At the same time, Gray wrote, “Gen-Z were less likely than older Catholics to pray at least weekly and to say that their religion is ‘somewhat’ or ‘very’ important to them.”
Data indicates those in Gen-Z who are raised Catholic are less likely than other age cohorts to retain that identity in adulthood.
Gray observed that since 2021 — when Gen-Z numbers became “visible in large enough numbers in the GSS” to be statistically significant — their retention rates in the Catholic faith have “fallen each year to 52% in 2024.”
In other words, “only about half of Gen-Z who are raised as Catholic remain Catholic as adults,” he said.
However, Gray told OSV News he “would expect that number to rise” over time, since many young adults raised Catholic often distance themselves from their childhood faith before eventually returning to it.

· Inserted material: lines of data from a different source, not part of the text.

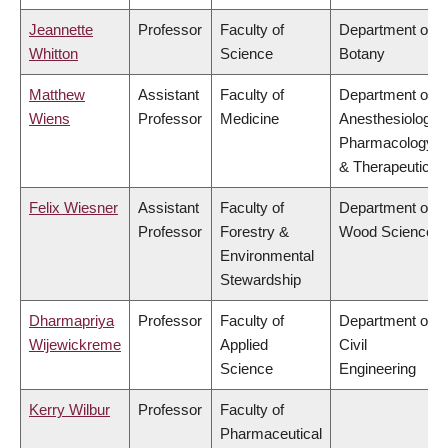
Jeannette
Professor
Faculty of
Department of
Whitton
Science
Botany
Matthew
Assistant
Faculty of
Department of
Wiens
Professor
Medicine
Anesthesiology,
Pharmacology
& Therapeutics
Felix Wiesner
Assistant
Faculty of
Department of
Professor
Forestry &
Wood Science
Environmental
Stewardship
Dharmapriya
Professor
Faculty of
Department of
Wijewickreme
Applied
Civil
Science
Engineering
Kerry Wilbur
Professor
Faculty of
Pharmaceutical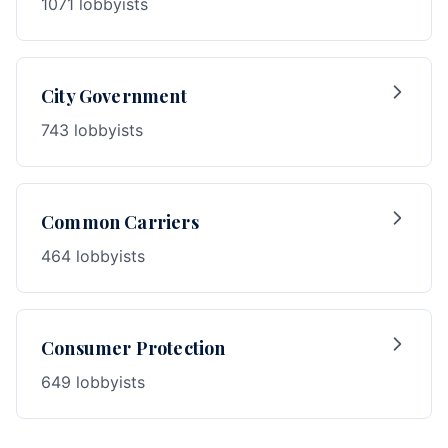
1071 lobbyists
City Government
743 lobbyists
Common Carriers
464 lobbyists
Consumer Protection
649 lobbyists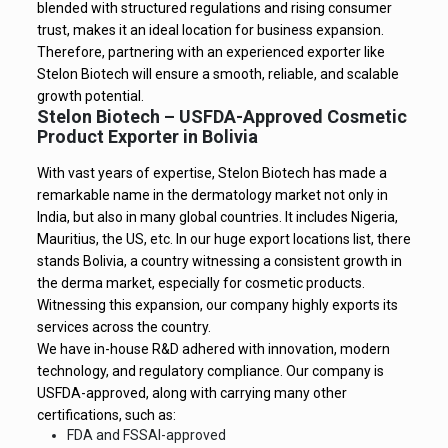
blended with structured regulations and rising consumer
trust, makes it an ideal location for business expansion.
Therefore, partnering with an experienced exporter like
Stelon Biotech will ensure a smooth, reliable, and scalable
growth potential.
Stelon Biotech – USFDA-Approved Cosmetic
Product Exporter in Bolivia
With vast years of expertise, Stelon Biotech has made a
remarkable name in the dermatology market not only in
India, but also in many global countries. It includes Nigeria,
Mauritius, the US, etc. In our huge export locations list, there
stands Bolivia, a country witnessing a consistent growth in
the derma market, especially for cosmetic products.
Witnessing this expansion, our company highly exports its
services across the country.
We have in-house R&D adhered with innovation, modern
technology, and regulatory compliance. Our company is
USFDA-approved, along with carrying many other
certifications, such as:
FDA and FSSAI-approved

By comparison, between 2014 and 2024, higher retention rates of the Catholic faith were seen in Baby Boomers (68% to 62%), Generation X (70% to 60%) and Millennials (64% to 53%) even as those cohorts saw overall declines during that decade.

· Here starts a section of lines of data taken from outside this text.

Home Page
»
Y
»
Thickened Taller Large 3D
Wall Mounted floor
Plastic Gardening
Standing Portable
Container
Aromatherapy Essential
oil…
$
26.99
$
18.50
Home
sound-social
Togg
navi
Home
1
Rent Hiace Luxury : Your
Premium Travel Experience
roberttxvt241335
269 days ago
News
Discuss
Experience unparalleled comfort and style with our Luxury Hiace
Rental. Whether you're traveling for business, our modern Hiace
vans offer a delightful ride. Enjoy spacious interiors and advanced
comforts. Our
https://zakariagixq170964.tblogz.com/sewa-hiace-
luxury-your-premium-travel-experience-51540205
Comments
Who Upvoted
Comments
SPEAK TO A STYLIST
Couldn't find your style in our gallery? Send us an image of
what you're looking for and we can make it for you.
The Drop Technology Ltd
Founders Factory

Adult conversions to the Catholic faith after the age of 16 remain in the range of 2% to 3% of the share of U.S. adults across all age cohorts, said Gray.
Conversions among Gen-Z adults in the U.S. increased from 0.4% in 2021 and 0.3% in 2022. In 2024, that share rose to 2.9%, consistent with other generations in recent years.
“A 2.9% convert percentage in 2024 is not an outlier from other generations in recent years and brings Gen-Z in line with prevailing patterns,” Gray wrote.
Gray said the low rates in 2021 and 2022 may have been due to two factors.
First, as a younger generation, the Gen-Z cohort has had “less time” to “make a religious switch,” he said.
Secondly, he said, the period “overlaps with the COVID-19 pandemic,” when potential converts may have been unable to enroll in OCIA (Order of Christian Initiation for Adults) classes.
He also pointed out that “significant change” could be seen across generations in “racial and ethnic diversity.”
Data shows that 40% of Gen-Z Catholics self-identify as Hispanic or Latino, compared to 18% among their Baby Boomer counterparts, he wrote.
Less than half of Gen-Z (47%) and Millennial (46%) Catholic adults identify themselves as white and non-Hispanic, Gray noted. He added that “the number of Catholics who self-identify as something other than Hispanic or non-Hispanic white is also larger among Millennials and Gen-Z than older Catholics.”
Gray told OSV News that statistical evidence of an overall rise in Catholics is not yet available.
“It could be true. We hope it’s true; we hope that there’s this big influx of new Catholics,” he said. “We won’t know until next year.”